DESCRIPTION OF THE TASK:
Across the following data, state how many lines include the word "Jobs". Provide the number alone.

BEGIN INFORMATION GIVEN

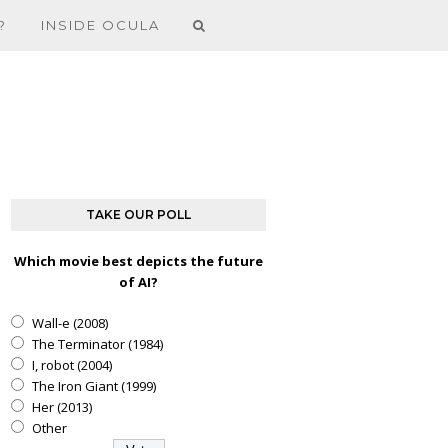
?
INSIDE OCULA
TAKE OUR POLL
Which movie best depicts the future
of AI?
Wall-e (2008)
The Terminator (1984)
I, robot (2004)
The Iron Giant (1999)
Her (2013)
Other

END INFORMATION GIVEN
BEGIN INFORMATION GIVEN

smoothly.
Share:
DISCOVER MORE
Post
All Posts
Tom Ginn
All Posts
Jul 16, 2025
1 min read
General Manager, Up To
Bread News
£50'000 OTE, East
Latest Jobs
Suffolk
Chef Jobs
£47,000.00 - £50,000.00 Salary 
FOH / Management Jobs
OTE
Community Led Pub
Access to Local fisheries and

END INFORMATION GIVEN

FINISHED EXERCISE:
3